By Christina Collier
April 16, 2010, is a day forever etched into my brain.
I went to see a neurologist, regarding numbness in my foot and lack of strength in my leg. He ordered an MRI.
I was barely back to work when his nurse called and asked if I could return to the neurology office. I naturally assumed nothing was wrong. However, when he entered the room, I knew by the look on his face that the news was not good.
I can only describe what happened next as "an out of body experience" - it was like watching a movie in which I was the lead character.
The neurologist said that I had a tumor on my spinal cord that needed to be removed as soon as possible. I tried to gather myself, but only managed to yelp, "A WHAT in my WHERE?"
There was a possibility my tumor could be cancerous, and it was located in a dangerous, complex area. For these reasons, Cliff, my wonderful husband and soon-to-be caregiver, and I decided to go to the best place in the world for treating cancer. So on April 24, my birthday, we headed to MD Anderson for our first visit.
From the moment we entered MD Anderson, we felt that we had made the best possible choice.
Every person we encountered was helpful; especially those who could see that we were "newbies". We entered the hospital like deer looking into the headlights. The staff and volunteers helped us navigate the details of our many visits.
Neurosurgeon Laurence Rhines, M.D., professor in the Department of Neurosurgery, and Gisela Sanchez-Williams, advanced practice nurse in the department, were my primary treatment team.
To say they are extraordinary is an understatement. Dr. Rhines is a dedicated, preeminent spine surgeon with a wonderful demeanor and sense of humor. Ms. Sanchez-Williams' focus on patient care is legendary. My tumor turned out to be a non-cancerous ependymoma and the only way to treat it was through surgery.
Preparing for surgery
Cliff and I began our own research on ependymomas and the microscopic surgery I would undergo. We learned a whole new vocabulary, words such as proprioception, laminectomy and dura - terminology that doesn't normally come up at dinner parties.

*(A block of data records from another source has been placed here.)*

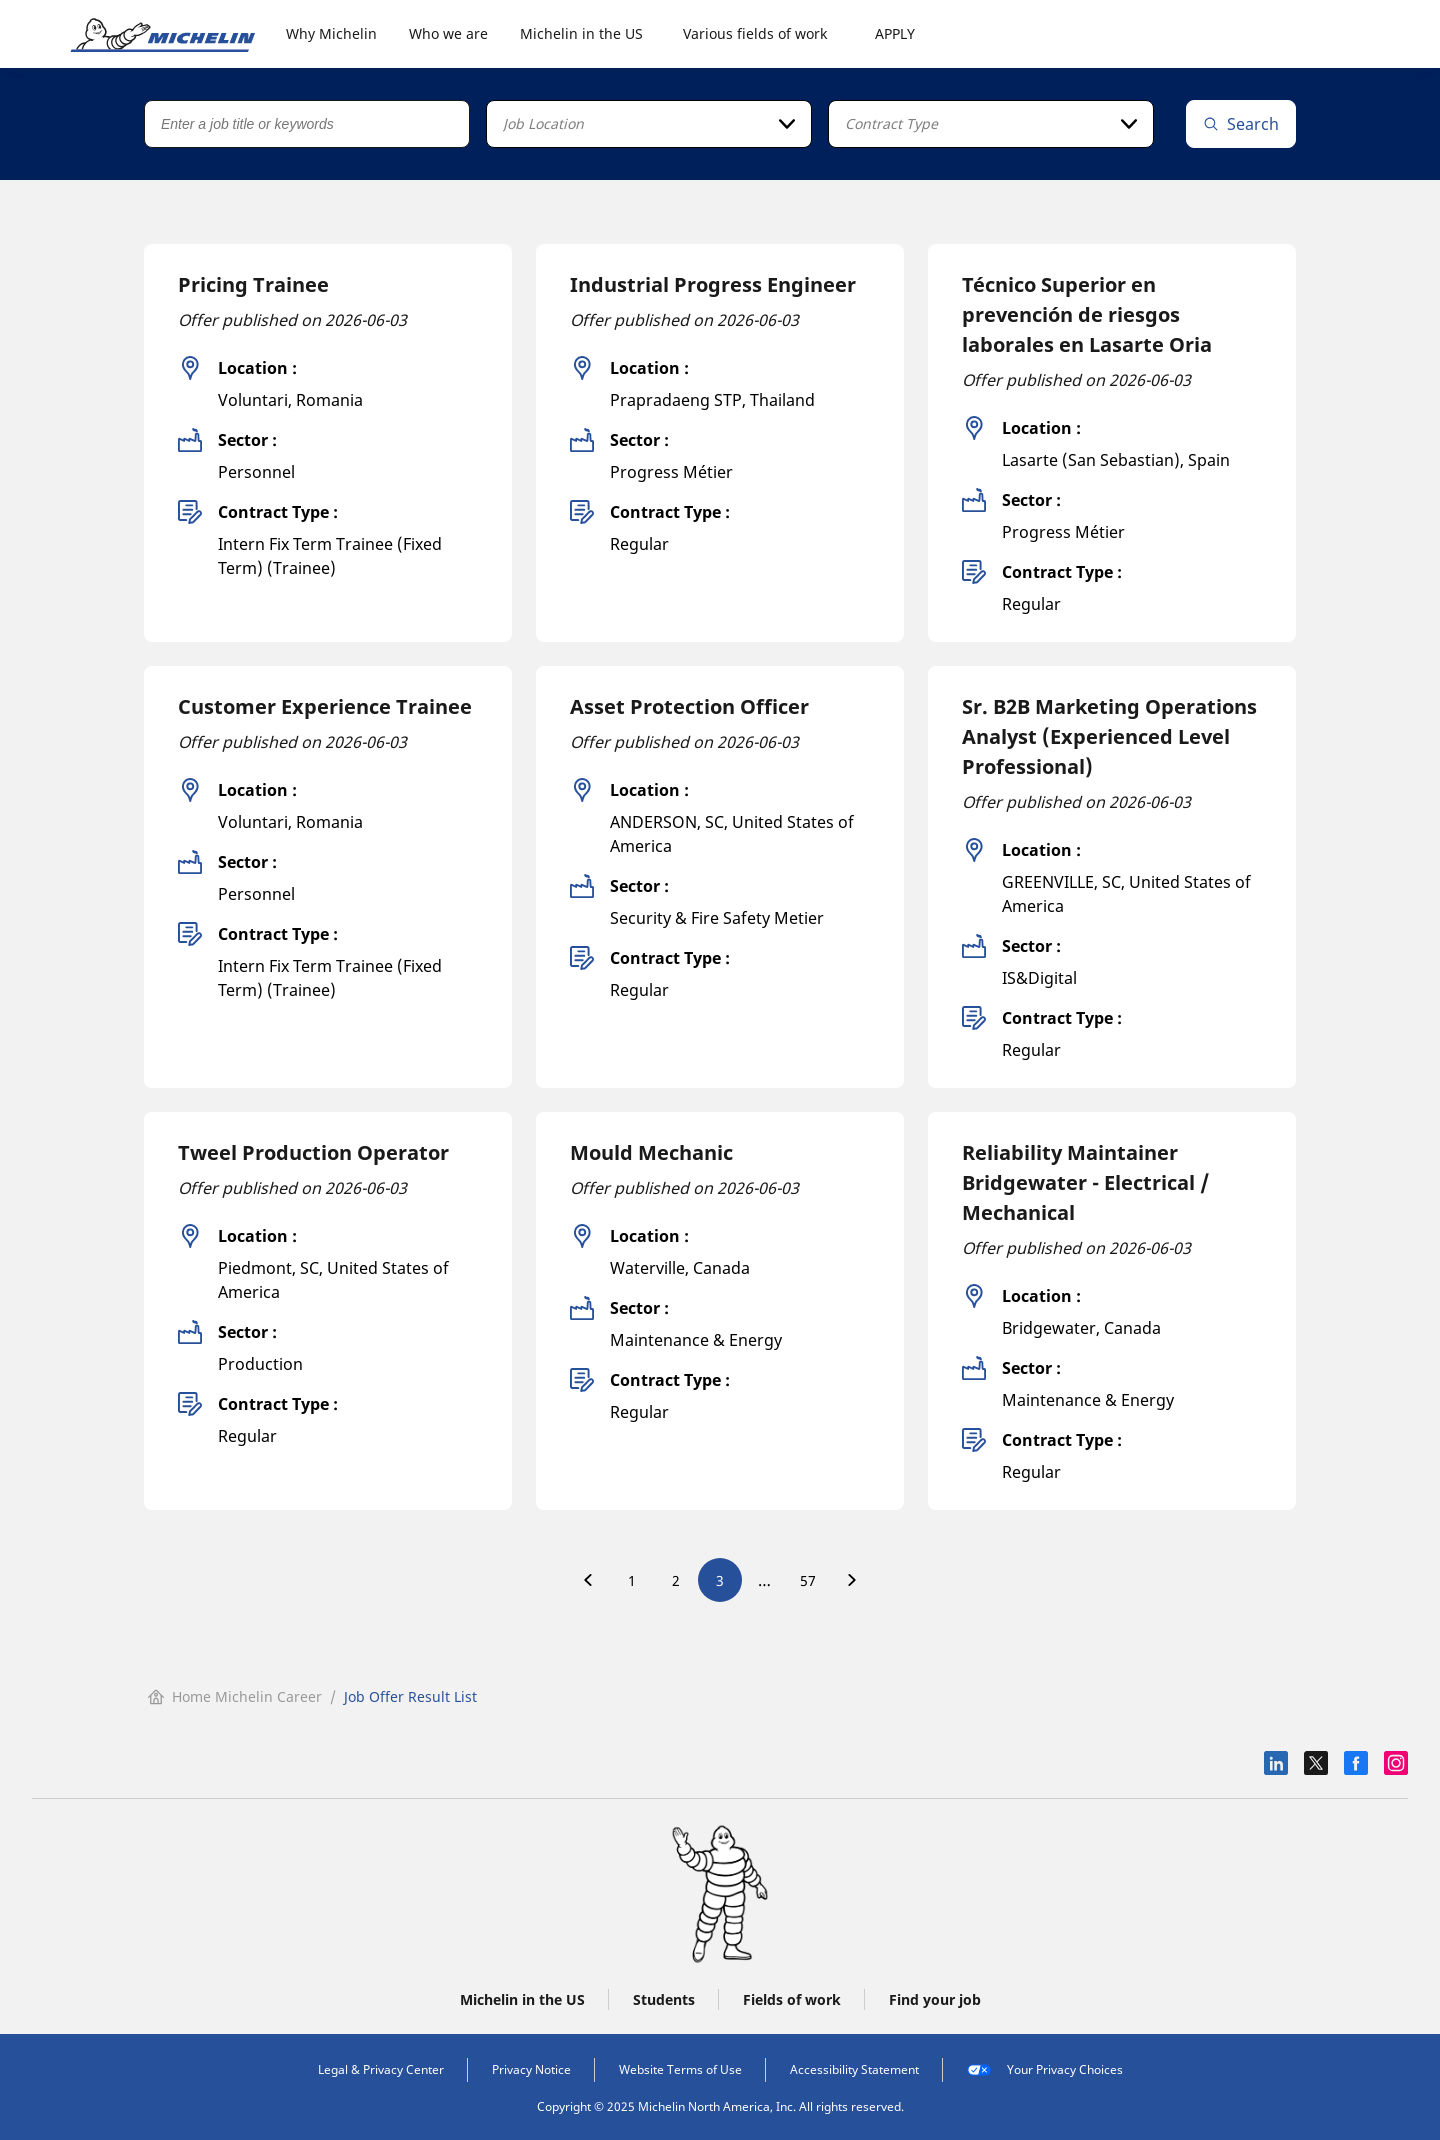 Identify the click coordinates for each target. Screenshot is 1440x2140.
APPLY (895, 33)
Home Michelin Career (235, 1696)
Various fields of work (755, 33)
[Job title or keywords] (307, 124)
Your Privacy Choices (1045, 2070)
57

Dr. Rhines explained the surgery would take around nine hours. Ms. Sanchez-Williams provided us with physical activities to do before surgery that prepared us for after surgery. For example, getting a sense of what it might be like to walk without feeling or sensation.
Both Dr. Rhines and Ms. Sanchez-Williams answered all of our questions while openly and thoroughly discussing all the possibilities we might encounter along this journey - paralysis, blindness, numbness, nerve pain, incontinence, sexual dysfunction and rehab therapy, to name a few. In the bestcase scenario, there would be "outcomes to overcome," Dr. Rhines said. This may sound peculiar, but we felt some relief and strength in knowing the true complications that could arise.
Time for surgery
The big day arrived on May 29.
My surgery went just as Dr. Rhines expected. As he had explained before the surgery: I had to learn to walk again with the loss of feeling in my legs and torso. He also told me that the harder I worked, the quicker the new neuro-pathways could be rebuilt. Damaged nerves have a way of healing on their own, but with glacial speed, meaning very slowly, so waiting for that to happen was not an option. I was not taking my wheelchair home.
The therapists stepped into high gear, filling most of my days with physical and occupational therapy. My goal was to go on a planned cruise through the Greek islands in August with just a cane, a mere two-and-a-half months after surgery.
I am still working to improve my walking, speed balance, jumping and skipping, but thanks to Dr. Rhines, Ms. Sanchez-Williams, the entire medical staff at MD Anderson and Cliff, I've recovered better than I could have ever expected. God bless them all.
I will be sharing more about my journey and living with sensory deficiencies at the 3rd Annual Spine Tumor Patient Education Conference, which will be held on August 29, 2012, at MD Anderson. The conference is a free event that addresses the needs of spine tumor patients.